Why this works (and when it doesn't)¶
The pattern works because:
- Independent samples have independent errors — when trajectories err in different ways, they disagree; agreement is informative.
- Soft consensus substitutes for hard oracle — "4 of 5 agree" is a meaningful correctness signal even without ground truth.
- Disagreement is itself useful — agents can surface disagreement as a confidence signal to users.
The pattern fails when:
- Errors are systematic — all N trajectories err in the same way (e.g., all use the same wrong table because the search index ranks it first); agreement is meaningless.
- Sampling diversity is too low — trajectories collapse to identical reasoning chains; no independent signal.
- Aggregator is the weak link — picking the wrong aggregation strategy (e.g., simple vote when answers are continuous-valued) degrades the gain.
Compositions¶
| Composes with | How |
|---|---|
| patterns/four-phase-data-agent-trajectory | Each trajectory IS a four-phase trajectory |
| patterns/llm-per-subagent-with-optimized-prompts | Different sub-agents per trajectory can use different LLMs |
| patterns/semantic-context-grounded-search-index | Each trajectory's discovery sub-agent uses the same index but may rank differently |
| concepts/agent-self-correction-loop | Each trajectory has its own self-correction (intra-trajectory); aggregation handles cross-trajectory |
When this fits / doesn't¶
Fits:
- Open-ended queries with no verifiable oracle.
- Cost budget can absorb N× model invocation (or N is small enough).
- Latency budget allows true parallel execution (not serial).
- Aggregator has a quality signal stronger than any single trajectory (judge LLM, voting, etc.).
- Sampling diversity is achievable (temperature > 0, model variety, prompt variation).
Doesn't fit:
- Tight latency budgets that can't absorb N× invocation.
- Cost budgets that can't absorb N× tokens.
- Tasks with cheap deterministic oracles (use the oracle, not sampling).
- Tasks where errors are systematic across samples.
- Single-trajectory tasks where the full reasoning chain is short.
Anti-patterns¶
- Sampling without aggregation — running N trajectories and picking the first to finish is just expensive single-trajectory.
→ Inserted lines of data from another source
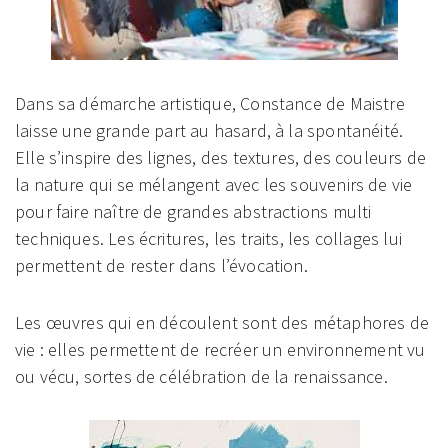
Dans sa démarche artistique, Constance de Maistre
laisse une grande part au hasard, à la spontanéité.
Elle s’inspire des lignes, des textures, des couleurs de
la nature qui se mélangent avec les souvenirs de vie
pour faire naître de grandes abstractions multi
techniques. Les écritures, les traits, les collages lui
permettent de rester dans l’évocation.
Les œuvres qui en découlent sont des métaphores de
vie : elles permettent de recréer un environnement vu
ou vécu, sortes de célébration de la renaissance.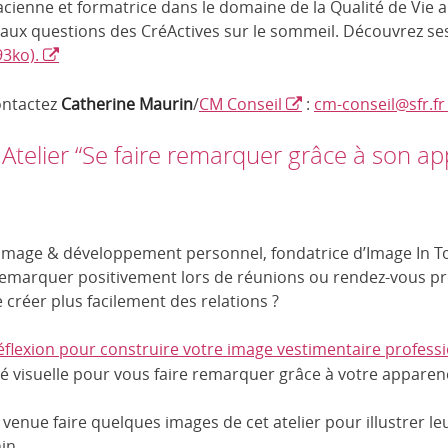
cienne et formatrice dans le domaine de la Qualité de Vie a
 aux questions des CréActives sur le sommeil. Découvrez s
3ko).
ontactez
Catherine Maurin
/
CM Conseil
:
cm-conseil@sfr.fr
Atelier “Se faire remarquer grâce à son a
image & développement personnel, fondatrice d’Image In Toi,
remarquer positivement lors de réunions ou rendez-vous pr
e créer plus facilement des relations ?
réflexion pour construire votre image vestimentaire profess
té visuelle pour vous faire remarquer grâce à votre apparen
 venue faire quelques images de cet atelier pour illustrer le
in.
- Aggregator picks majority blindly — when 3-of-5 agree on a wrong answer because they share a systematic bias, majority vote reproduces the bias. Aggregator should use independent signals (judge, evidence corroboration).
- N is fixed regardless of task complexity — simple queries don't need N=10; complex queries may need more. Adaptive N is better.
- Trajectories don't surface confidence — without per-trajectory confidence the aggregator can't weight; can't detect "all 5 are uncertain" signal.
Relationship to related patterns¶
- Self-consistency in chain-of-thought prompting — same idea at the prompt level (sample N final answers, vote); this pattern extends to full multi-step trajectories with intermediate state.
- Ensemble methods in ML — bag of independent models; pattern is the agent-architecture analog.
- patterns/llm-cascade (if exists) — same task with escalation; this pattern is parallel rather than serial.
Seen in¶
- sources/2026-05-08-databricks-pushing-the-frontier-for-data-agents-with-genie — canonical first wiki disclosure of parallel trajectory sampling + aggregation as a named agent design pattern. Genie's "Parallel Thinking" technique, sampling N trajectories + aggregating across them. Disclosed accuracy improvement (Figure 5) on GPT-5.4 + Opus-4.6 baselines; cost/latency overhead recovered when combined with Multi-LLM (Figure 1 end-state). Positioned as the structural compensation for the verifiable- test gap that data agents face.